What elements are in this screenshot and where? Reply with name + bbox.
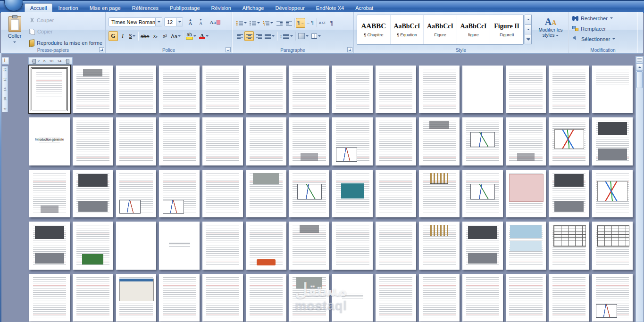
- page-thumbnail[interactable]: [202, 274, 243, 322]
- page-thumbnail[interactable]: [159, 117, 200, 165]
- style-item-figureII[interactable]: Figure II FigureII: [490, 15, 523, 44]
- cut-button[interactable]: Couper: [27, 16, 104, 25]
- decrease-indent-button[interactable]: [275, 18, 284, 28]
- page-thumbnail[interactable]: [506, 170, 546, 217]
- page-thumbnail[interactable]: [29, 66, 70, 113]
- page-thumbnail[interactable]: [289, 170, 330, 217]
- page-thumbnail[interactable]: [332, 222, 373, 269]
- scrollbar-thumb[interactable]: [636, 71, 643, 88]
- page-thumbnail[interactable]: [73, 222, 113, 269]
- office-button[interactable]: [4, 0, 23, 11]
- page-thumbnail[interactable]: [419, 117, 460, 165]
- format-painter-button[interactable]: Reproduire la mise en forme: [27, 38, 104, 48]
- page-thumbnail[interactable]: [159, 170, 200, 217]
- page-thumbnail[interactable]: [289, 117, 330, 165]
- ltr-direction-button[interactable]: ¶→: [296, 18, 305, 28]
- vertical-scrollbar[interactable]: [636, 56, 644, 322]
- page-thumbnail[interactable]: [549, 222, 589, 269]
- page-thumbnail[interactable]: [419, 222, 460, 269]
- gallery-more-button[interactable]: [525, 34, 532, 44]
- page-thumbnail[interactable]: [116, 66, 157, 113]
- tab-acrobat[interactable]: Acrobat: [350, 3, 379, 13]
- sort-button[interactable]: A↕Z: [318, 18, 327, 28]
- page-thumbnail[interactable]: [376, 274, 416, 322]
- copy-button[interactable]: Copier: [27, 27, 104, 36]
- page-thumbnail[interactable]: [592, 66, 633, 113]
- page-thumbnail[interactable]: [332, 117, 373, 165]
- scroll-up-button[interactable]: [636, 64, 643, 71]
- show-formatting-button[interactable]: ¶: [327, 18, 336, 28]
- shrink-font-button[interactable]: ▼A: [196, 17, 206, 26]
- style-item-equation[interactable]: AaBbCcI ¶ Equation: [391, 15, 424, 44]
- page-thumbnail[interactable]: [202, 66, 243, 113]
- increase-indent-button[interactable]: [284, 18, 293, 28]
- page-thumbnail[interactable]: [506, 222, 546, 269]
- page-thumbnail[interactable]: [462, 66, 503, 113]
- tab-affichage[interactable]: Affichage: [237, 3, 270, 13]
- page-thumbnail[interactable]: [246, 222, 286, 269]
- page-thumbnail[interactable]: [29, 274, 70, 322]
- dialog-launcher-font[interactable]: [226, 47, 231, 52]
- tab-publipostage[interactable]: Publipostage: [164, 3, 206, 13]
- page-thumbnail[interactable]: [289, 66, 330, 113]
- page-thumbnail[interactable]: [549, 66, 589, 113]
- grow-font-button[interactable]: ▲A: [185, 17, 195, 26]
- page-thumbnail[interactable]: [73, 170, 113, 217]
- bold-button[interactable]: G: [109, 31, 118, 41]
- gallery-scroll-down-button[interactable]: [525, 25, 532, 35]
- page-thumbnail[interactable]: [246, 117, 286, 165]
- page-thumbnail[interactable]: [116, 117, 157, 165]
- page-thumbnail[interactable]: [506, 117, 546, 165]
- tab-mise-en-page[interactable]: Mise en page: [84, 3, 126, 13]
- page-thumbnail[interactable]: [202, 117, 243, 165]
- page-thumbnail[interactable]: [159, 66, 200, 113]
- rtl-direction-button[interactable]: ←¶: [305, 18, 315, 28]
- page-thumbnail[interactable]: [549, 117, 589, 165]
- chevron-down-icon[interactable]: [176, 18, 183, 26]
- page-thumbnail[interactable]: [116, 222, 157, 269]
- page-thumbnail[interactable]: [376, 222, 416, 269]
- page-thumbnail[interactable]: [376, 117, 416, 165]
- page-thumbnail[interactable]: [246, 274, 286, 322]
- page-thumbnail[interactable]: [549, 274, 589, 322]
- page-thumbnail[interactable]: [592, 274, 633, 322]
- change-case-button[interactable]: Aa: [169, 31, 182, 41]
- tab-accueil[interactable]: Accueil: [25, 3, 52, 13]
- tab-developpeur[interactable]: Développeur: [269, 3, 310, 13]
- page-thumbnail[interactable]: [376, 170, 416, 217]
- font-name-combo[interactable]: Times New Roman: [109, 17, 162, 26]
- tab-references[interactable]: Références: [126, 3, 164, 13]
- subscript-button[interactable]: x₂: [151, 31, 160, 41]
- page-thumbnail[interactable]: [202, 170, 243, 217]
- font-size-combo[interactable]: 12: [164, 17, 183, 26]
- line-spacing-button[interactable]: ↕: [278, 31, 294, 41]
- page-thumbnail[interactable]: [332, 170, 373, 217]
- page-thumbnail[interactable]: [289, 222, 330, 269]
- style-item-figure2[interactable]: AaBbCcI figure: [457, 15, 491, 44]
- style-item-chapitre[interactable]: AABBC ¶ Chapitre: [357, 15, 391, 44]
- page-thumbnail[interactable]: [159, 274, 200, 322]
- superscript-button[interactable]: x²: [160, 31, 169, 41]
- page-thumbnail[interactable]: [246, 170, 286, 217]
- page-thumbnail[interactable]: [462, 274, 503, 322]
- page-thumbnail[interactable]: Introduction générale: [29, 117, 70, 165]
- tab-insertion[interactable]: Insertion: [52, 3, 84, 13]
- gallery-scroll-up-button[interactable]: [525, 15, 532, 25]
- tab-endnote[interactable]: EndNote X4: [310, 3, 350, 13]
- page-thumbnail[interactable]: [246, 66, 286, 113]
- page-thumbnail[interactable]: [159, 222, 200, 269]
- dialog-launcher-clipboard[interactable]: [99, 47, 104, 52]
- change-styles-button[interactable]: AA Modifier les styles: [535, 14, 566, 51]
- align-left-button[interactable]: [235, 31, 244, 41]
- align-center-button[interactable]: [244, 31, 254, 41]
- page-thumbnail[interactable]: [592, 170, 633, 217]
- page-thumbnail[interactable]: [419, 66, 460, 113]
- page-thumbnail[interactable]: [506, 66, 546, 113]
- page-thumbnail[interactable]: [289, 274, 330, 322]
- page-thumbnail[interactable]: [332, 274, 373, 322]
- style-item-figure[interactable]: AaBbCcI Figure: [424, 15, 457, 44]
- paste-button[interactable]: Coller: [3, 14, 26, 52]
- select-button[interactable]: Sélectionner: [572, 34, 637, 43]
- italic-button[interactable]: I: [118, 31, 127, 41]
- ruler-toggle-button[interactable]: [636, 57, 643, 64]
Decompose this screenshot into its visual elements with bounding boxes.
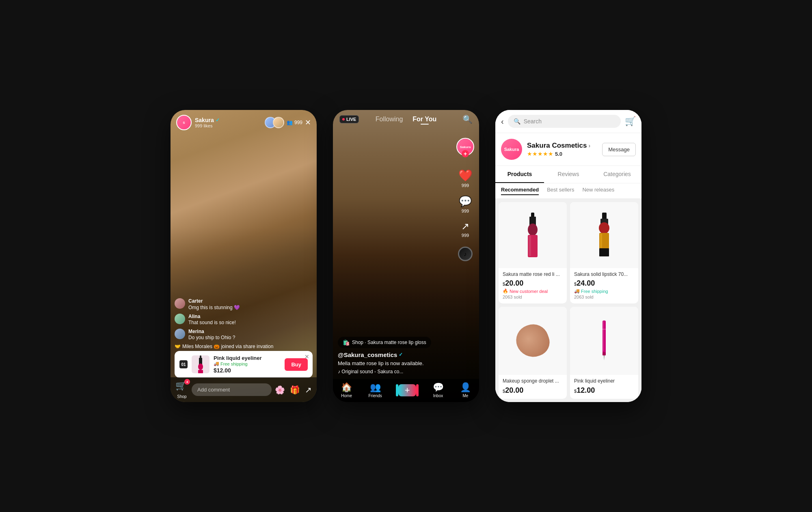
# # # # # # #
*What you need to do*
Write out all of the data above exactly, without any of its pictures.

*Problem solution*
What elements are in this screenshot and where? Reply with name + bbox.
- page-thumbnail[interactable]: [202, 274, 243, 322]
- page-thumbnail[interactable]: [159, 117, 200, 165]
- style-item-figureII[interactable]: Figure II FigureII: [490, 15, 523, 44]
- cut-button[interactable]: Couper: [27, 16, 104, 25]
- decrease-indent-button[interactable]: [275, 18, 284, 28]
- page-thumbnail[interactable]: [506, 170, 546, 217]
- page-thumbnail[interactable]: [29, 66, 70, 113]
- page-thumbnail[interactable]: [289, 170, 330, 217]
- page-thumbnail[interactable]: [332, 222, 373, 269]
- scrollbar-thumb[interactable]: [636, 71, 643, 88]
- page-thumbnail[interactable]: [73, 222, 113, 269]
- office-button[interactable]: [4, 0, 23, 11]
- page-thumbnail[interactable]: [419, 117, 460, 165]
- format-painter-button[interactable]: Reproduire la mise en forme: [27, 38, 104, 48]
- page-thumbnail[interactable]: [159, 170, 200, 217]
- page-thumbnail[interactable]: [289, 117, 330, 165]
- ltr-direction-button[interactable]: ¶→: [296, 18, 305, 28]
- vertical-scrollbar[interactable]: [636, 56, 644, 322]
- page-thumbnail[interactable]: [549, 222, 589, 269]
- page-thumbnail[interactable]: [419, 222, 460, 269]
- gallery-more-button[interactable]: [525, 34, 532, 44]
- page-thumbnail[interactable]: [116, 66, 157, 113]
- tab-acrobat[interactable]: Acrobat: [350, 3, 379, 13]
- sort-button[interactable]: A↕Z: [318, 18, 327, 28]
- page-thumbnail[interactable]: [376, 274, 416, 322]
- copy-button[interactable]: Copier: [27, 27, 104, 36]
- page-thumbnail[interactable]: [592, 66, 633, 113]
- page-thumbnail[interactable]: [332, 117, 373, 165]
- scroll-up-button[interactable]: [636, 64, 643, 71]
- show-formatting-button[interactable]: ¶: [327, 18, 336, 28]
- shrink-font-button[interactable]: ▼A: [196, 17, 206, 26]
- style-item-equation[interactable]: AaBbCcI ¶ Equation: [391, 15, 424, 44]
- page-thumbnail[interactable]: [202, 66, 243, 113]
- increase-indent-button[interactable]: [284, 18, 293, 28]
- page-thumbnail[interactable]: [506, 222, 546, 269]
- page-thumbnail[interactable]: [462, 66, 503, 113]
- tab-affichage[interactable]: Affichage: [237, 3, 270, 13]
- page-thumbnail[interactable]: [246, 222, 286, 269]
- page-thumbnail[interactable]: [29, 274, 70, 322]
- dialog-launcher-font[interactable]: [226, 47, 231, 52]
- tab-publipostage[interactable]: Publipostage: [164, 3, 206, 13]
- page-thumbnail[interactable]: [289, 66, 330, 113]
- page-thumbnail[interactable]: [549, 66, 589, 113]
- grow-font-button[interactable]: ▲A: [185, 17, 195, 26]
- page-thumbnail[interactable]: [73, 170, 113, 217]
- bold-button[interactable]: G: [109, 31, 118, 41]
- gallery-scroll-down-button[interactable]: [525, 25, 532, 35]
- page-thumbnail[interactable]: [246, 117, 286, 165]
- page-thumbnail[interactable]: [116, 117, 157, 165]
- page-thumbnail[interactable]: [506, 117, 546, 165]
- tab-mise-en-page[interactable]: Mise en page: [84, 3, 126, 13]
- page-thumbnail[interactable]: [202, 117, 243, 165]
- page-thumbnail[interactable]: [159, 66, 200, 113]
- rtl-direction-button[interactable]: ←¶: [305, 18, 315, 28]
- page-thumbnail[interactable]: [549, 117, 589, 165]
- chevron-down-icon[interactable]: [176, 18, 183, 26]
- page-thumbnail[interactable]: [116, 222, 157, 269]
- page-thumbnail[interactable]: [376, 222, 416, 269]
- page-thumbnail[interactable]: [376, 117, 416, 165]
- page-thumbnail[interactable]: [246, 274, 286, 322]
- page-thumbnail[interactable]: [549, 274, 589, 322]
- page-thumbnail[interactable]: [592, 274, 633, 322]
- change-case-button[interactable]: Aa: [169, 31, 182, 41]
- tab-accueil[interactable]: Accueil: [25, 3, 52, 13]
- tab-developpeur[interactable]: Développeur: [269, 3, 310, 13]
- page-thumbnail[interactable]: [376, 170, 416, 217]
- font-name-combo[interactable]: Times New Roman: [109, 17, 162, 26]
- tab-references[interactable]: Références: [126, 3, 164, 13]
- subscript-button[interactable]: x₂: [151, 31, 160, 41]
- page-thumbnail[interactable]: [202, 170, 243, 217]
- font-size-combo[interactable]: 12: [164, 17, 183, 26]
- line-spacing-button[interactable]: ↕: [278, 31, 294, 41]
- page-thumbnail[interactable]: [332, 170, 373, 217]
- page-thumbnail[interactable]: [289, 222, 330, 269]
- style-item-figure2[interactable]: AaBbCcI figure: [457, 15, 491, 44]
- style-item-chapitre[interactable]: AABBC ¶ Chapitre: [357, 15, 391, 44]
- page-thumbnail[interactable]: [159, 274, 200, 322]
- superscript-button[interactable]: x²: [160, 31, 169, 41]
- page-thumbnail[interactable]: [246, 170, 286, 217]
- page-thumbnail[interactable]: [462, 274, 503, 322]
- page-thumbnail[interactable]: Introduction générale: [29, 117, 70, 165]
- tab-insertion[interactable]: Insertion: [52, 3, 84, 13]
- gallery-scroll-up-button[interactable]: [525, 15, 532, 25]
- tab-endnote[interactable]: EndNote X4: [310, 3, 350, 13]
- page-thumbnail[interactable]: [246, 66, 286, 113]
- page-thumbnail[interactable]: [159, 222, 200, 269]
- dialog-launcher-clipboard[interactable]: [99, 47, 104, 52]
- change-styles-button[interactable]: AA Modifier les styles: [535, 14, 566, 51]
- align-left-button[interactable]: [235, 31, 244, 41]
- align-center-button[interactable]: [244, 31, 254, 41]
- page-thumbnail[interactable]: [592, 170, 633, 217]
- page-thumbnail[interactable]: [419, 66, 460, 113]
- page-thumbnail[interactable]: [506, 66, 546, 113]
- page-thumbnail[interactable]: [289, 274, 330, 322]
- page-thumbnail[interactable]: [332, 274, 373, 322]
- style-item-figure[interactable]: AaBbCcI Figure: [424, 15, 457, 44]
- paste-button[interactable]: Coller: [3, 14, 26, 52]
- select-button[interactable]: Sélectionner: [572, 34, 637, 43]
- italic-button[interactable]: I: [118, 31, 127, 41]
- ruler-toggle-button[interactable]: [636, 57, 643, 64]
Decompose this screenshot into its visual elements with bounding boxes.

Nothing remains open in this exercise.